Ketidaknyaman paling besar pengaruhnya yang telah memberi andil terbangunnya kekeringan hidup dalam masyarakat kita adlah "minuman keras". Minuman keras inilah yang merupakan faktor utama terbangunnya ketidaknyamanan dan kekeringan hidup dalam masyarakat. Hal ini sangat masuk akal ketika tempat tinggal, tempat istirahat, rumah, tetangga, dan limgkungan kita terusik oleh perbuatan-perbuatan seorang atau lebih pemabuk, yang pada kenyataan dalam masyarakat kita menjadi alat pembenar untuk berbuat keonaran, pemeresan, pemalakan, kekerasan, meneror kecil-kecilan, mencuri, sampai pembunuhan. Mereka (pemabuk) beralasan bahwa melakukan hal tersebut karena ketidaksadaran setelah minum minuman keras. Namun kenyataan yang terjadi adalah telah adanya niat dari mereka untuk berbuat seenaknya. Minuman keras hanya sebagai pelancar aksinya. Untuk mampu melakukan sesuatu yang tak mungkin dilakukan jika tidak minum-minuman keras. Keadaan inilah yang telah memunculkan jiwa-jiwa pengecut, munafik, jiwa yang penuh kelicikan dan tidak berjiwa kesatria. Anehnya ssikap-sikap seperti inilah tidak mendapat penolakan yang seharusnya dalam masyarakat kita. Malah yang terjadi adalah adanya "pemahaman pembenar" sebagai "alat pemaklum kejadian". Yang akhirnya justru mereka ikut-ikutan berkubang dalam dunia itu, menyatu dan mencari mangsa orang lain atau masyarakat lain. Inilah pemicu kerusuhan, tawuran, dan menumbuh suburkan kader-kader militan yang pada akhirnya sangat mudah terekrut menjadi teroris sungguhan.
Terorisme yang dibungkus dengan alasan Agama, sudah terbukti sangat membahayakan. Mereka sudah tidak memilah-milah korbannya ketika niat sudah dipersiapkan. Mereka hanya tinggal menunggu waktu, tempat, kesempatan serta kelengahan. Sosok yang terlahirkan dari keputusasaan dan kesalahan asumsi atas pemahaman agama.Mereka merasa sudah tidak merasa nyaman melakukan ritual keagamaannya, yang merasa terusik dengan sudah banyaknya jiwa-jiwa pengecut, penuh kelicikan, munafik, dan tak kesatria sudah berada dimana-mana, hampir di semua pelosok bangasa ini. Di lain pihak si pengecut (pemabuk} merasa terusik kebebasannya melakukan perusakan diri sendiri dan lingkunngannya. Terjadilah gesekan-gesekan dua komunitas yang saling berseberangan. Jadilah mereka yang merasa suci bak malaikat (kebanyakan yang terjadi) tersingkirkan, terpinggirkan dan mengisolasi diri. Terbangunlah komunikasi internal yang eksklusif diantara mereka yang merasa terpingirkan. Di sanalah awal mula terbentukanya militansi yang tak jarang melahirkan seorang teroris sungguhan, yang siap melakukan pengrusakan di bumi ini.
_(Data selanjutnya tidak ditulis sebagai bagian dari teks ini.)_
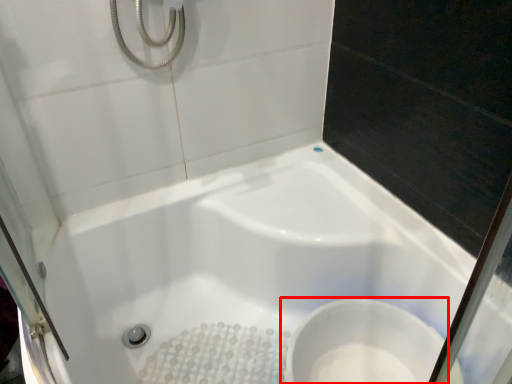 Question: Observing the image, what is the correct spatial positioning of toilet (annotated by the red box) in reference to bathtub?

Choices:
 (A) right
 (B) left

Answer: (A)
Kecuali ketidaknyaman yang muncul di lingkunngan terdekat kita yang dibangun oleh seorang atau lebih pengecut, juga banyak ketidaknyaman-ketidaknyamanan yang dimunculkan oleh budaya-budaya keserakahan yang melahirkan punli-pungli, sogok-menyogok, korupsi, jiwa tak tahu diri serta tak tahu malu, gaya hidup yang tak seimbang dan penuh kebohongan-kebohongan besar. Masyarakat kita tampaknya iklas melakukan itu semua atau juga merasa diuntungkan atas kejadian tersebut. Namun pada akhirnya tidak bagi mereka yang merasa tertindas, bukan mereka yang meresa nyata-nyata diuntungkan (biasanya yang berkuasa pada kejadian itu). Ketidaknyamanan hidup yang disebabkan oleh budaya keserakahan telah memendam dendam dan amarah, bagai menyimpan api dalam sekam yang menunggu waktu dan kesempatan untuk membakar apa saja yang bisa dijadikan alasan untuk membakarnya, jadilah kebakaran besar yang tidak sedikit menimbulkan kerugiannya. Tak jarang pula nyawa melanyang tanpa arti dan salah sasaran, sungguh tragis dan memprihatinkan.
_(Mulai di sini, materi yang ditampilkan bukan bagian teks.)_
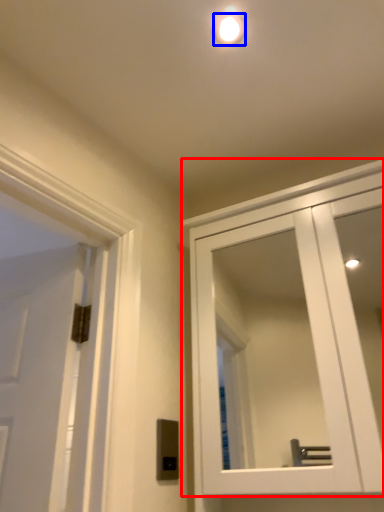 Question: Which point is closer to the camera, cabinetry (highlighted by a red box) or droplight (highlighted by a blue box)?

Choices:
 (A) cabinetry
 (B) droplight

Answer: (A)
Di samping itu, budaya keserakahan juga melahirkan koruptor-koruptor baru, pelaku pungli, pemerasan terselubung, dan jiwa-jiwa munafik yang penuh dengan kebohongan-kebohongan besar. Mereka terlahirkan setelah mendapat jatah kekuasaan (pada skala rendah, pejabat/pegawai rendahan, maupun skala tinggi, pegawai/pejabat tinggi) menyalurkan dendam dan amarah sama persis dan sebangun, namun dengan orang ataupun masyarakat lain, pada waktu dan kesempatan yang berbeda. Bagai lingkaran setan yang tak berkesudahan yang terus-menerus membangun kekeringan hidup pada masyarakat kita. Bahaya dalam keadaan ini, bagai "bom yang siap meledak" dimana saja dan kapan saja menunggu seseorang yang mampu menarik pemicu. Terorisme, kerusuhan, tawuran bahkan perang sesama anak bangsa, tampaknya akan terus mengancam bangsa ini selama kekeringan hidup merka tidak segara dibongkar dan diperbaiki.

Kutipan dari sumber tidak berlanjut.